Les églises catholiques, les temples réformés, les synagogues juives, les chapelles grecques et orthodoxes, les mosquées musulmanes, les coupoles chinoises bouddhistes, les sanctuaires des évocations spirites, les salles d’études des groupes théosophiques, occultistes, psychosophiques et anthroposophiques, les nefs de la nouvelle religion gallicane, tous les lieux de réunion des cultes si divers, qui se partageaient encore l’humanité, avaient été envahis par leurs fidèles en cette mémorable journée du vendredi 13 juillet, et, à Paris même, les masses entassées sous les portails ne permettaient plus à personne d’approcher des églises, à l’intérieur desquelles on aurait pu voir tous les croyants prosternés la face contre terre. Des prières étaient marmottées à voix basse. Mais les chants, les orgues, les cloches, tout se taisait. Les confessionnaux étaient enveloppés de pénitents attendant leur tour, comme en ces anciennes époques de foi sincère et naïve dont parlent les histoires du moyen âge.

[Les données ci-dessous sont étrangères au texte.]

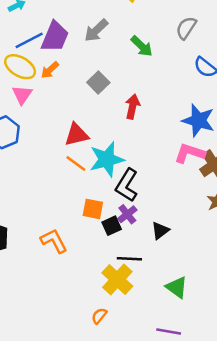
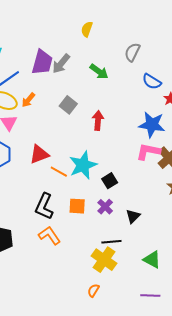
purple trapezoid: (55, 37) -> (42, 62), moved
red triangle: (76, 135) -> (39, 154), moved
black L-shape: (127, 185) -> (44, 206), moved
black square: (112, 226) -> (110, 181), moved

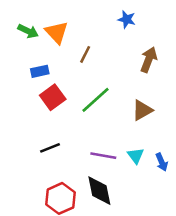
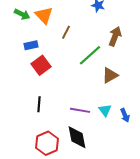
green line: (95, 100) -> (90, 55), moved
black line: (50, 148) -> (39, 104), turned -63

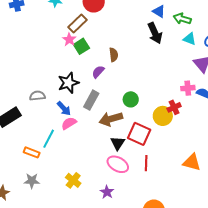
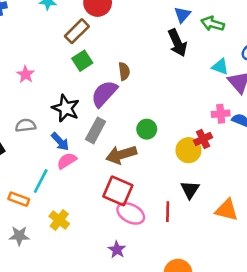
blue triangle: (159, 11) -> (182, 15), turned 40
cyan triangle: (189, 39) -> (220, 67), moved
pink star: (69, 40) -> (26, 74), moved
purple semicircle: (98, 72) -> (104, 94), size x1.6
black star: (68, 83) -> (66, 108), turned -30
red square: (139, 134) -> (118, 191), moved
black triangle: (118, 143) -> (190, 190), moved
yellow cross: (73, 180) -> (59, 220), moved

Dans les rues, sur les boulevards, partout même silence. On ne criait plus, on ne vendait plus, on n’imprimait plus aucun journal. Dans les airs, aviateurs, aéronefs, hélicoptères, ballons dirigeables avaient disparu. Les seules voitures que l’on vit passer étaient les corbillards des pompes funèbres conduisant à l’incinération les premières victimes de la comète, déjà innombrables.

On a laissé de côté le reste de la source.